• Required action: Reproduce every record below exactly as it appears.

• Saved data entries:
Content starts

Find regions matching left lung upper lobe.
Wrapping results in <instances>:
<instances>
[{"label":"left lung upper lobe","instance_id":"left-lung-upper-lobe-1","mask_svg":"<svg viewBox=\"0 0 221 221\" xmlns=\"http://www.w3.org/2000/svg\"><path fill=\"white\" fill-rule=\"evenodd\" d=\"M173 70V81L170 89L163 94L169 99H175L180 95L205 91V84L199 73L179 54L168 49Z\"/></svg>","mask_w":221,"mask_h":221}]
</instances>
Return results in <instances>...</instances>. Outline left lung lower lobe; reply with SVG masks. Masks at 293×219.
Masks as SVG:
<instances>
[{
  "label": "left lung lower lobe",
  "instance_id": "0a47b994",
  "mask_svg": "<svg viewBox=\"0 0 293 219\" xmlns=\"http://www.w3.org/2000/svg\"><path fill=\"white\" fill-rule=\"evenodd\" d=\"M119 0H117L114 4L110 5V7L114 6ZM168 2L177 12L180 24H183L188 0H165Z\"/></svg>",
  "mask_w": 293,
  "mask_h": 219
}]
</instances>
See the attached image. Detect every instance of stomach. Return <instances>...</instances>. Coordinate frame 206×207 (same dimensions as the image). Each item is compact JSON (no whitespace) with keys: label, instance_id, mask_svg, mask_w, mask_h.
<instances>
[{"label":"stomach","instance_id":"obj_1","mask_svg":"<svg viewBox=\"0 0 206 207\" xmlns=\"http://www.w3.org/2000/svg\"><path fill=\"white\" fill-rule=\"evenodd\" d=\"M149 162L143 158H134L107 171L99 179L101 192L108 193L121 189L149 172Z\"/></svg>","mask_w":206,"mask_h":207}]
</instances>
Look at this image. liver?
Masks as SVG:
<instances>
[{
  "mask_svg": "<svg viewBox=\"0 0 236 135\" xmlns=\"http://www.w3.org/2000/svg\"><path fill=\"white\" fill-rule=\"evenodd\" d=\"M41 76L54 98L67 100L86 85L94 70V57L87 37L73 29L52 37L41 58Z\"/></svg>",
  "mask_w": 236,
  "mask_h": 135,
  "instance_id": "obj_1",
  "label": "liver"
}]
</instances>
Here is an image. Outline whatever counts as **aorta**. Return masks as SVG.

Content ends

• The completed task:
Find regions matching left lung upper lobe.
Wrapping results in <instances>:
<instances>
[{"label":"left lung upper lobe","instance_id":"left-lung-upper-lobe-1","mask_svg":"<svg viewBox=\"0 0 221 221\" xmlns=\"http://www.w3.org/2000/svg\"><path fill=\"white\" fill-rule=\"evenodd\" d=\"M173 70V81L170 89L163 94L169 99H175L180 95L205 91V84L199 73L179 54L168 49Z\"/></svg>","mask_w":221,"mask_h":221}]
</instances>
Return results in <instances>...</instances>. Outline left lung lower lobe; reply with SVG masks. Masks at 293×219.
Masks as SVG:
<instances>
[{
  "label": "left lung lower lobe",
  "instance_id": "0a47b994",
  "mask_svg": "<svg viewBox=\"0 0 293 219\" xmlns=\"http://www.w3.org/2000/svg\"><path fill=\"white\" fill-rule=\"evenodd\" d=\"M119 0H117L114 4L110 5V7L114 6ZM168 2L177 12L180 24H183L188 0H165Z\"/></svg>",
  "mask_w": 293,
  "mask_h": 219
}]
</instances>
See the attached image. Detect every instance of stomach. Return <instances>...</instances>. Coordinate frame 206×207 (same dimensions as the image). Each item is compact JSON (no whitespace) with keys: label, instance_id, mask_svg, mask_w, mask_h.
<instances>
[{"label":"stomach","instance_id":"obj_1","mask_svg":"<svg viewBox=\"0 0 206 207\" xmlns=\"http://www.w3.org/2000/svg\"><path fill=\"white\" fill-rule=\"evenodd\" d=\"M149 162L143 158H134L107 171L99 179L101 192L108 193L121 189L149 172Z\"/></svg>","mask_w":206,"mask_h":207}]
</instances>
Look at this image. liver?
Masks as SVG:
<instances>
[{
  "mask_svg": "<svg viewBox=\"0 0 236 135\" xmlns=\"http://www.w3.org/2000/svg\"><path fill=\"white\" fill-rule=\"evenodd\" d=\"M41 76L54 98L67 100L86 85L94 70V57L87 37L73 29L52 37L41 58Z\"/></svg>",
  "mask_w": 236,
  "mask_h": 135,
  "instance_id": "obj_1",
  "label": "liver"
}]
</instances>
Here is an image. Outline whatever counts as **aorta**. Return masks as SVG.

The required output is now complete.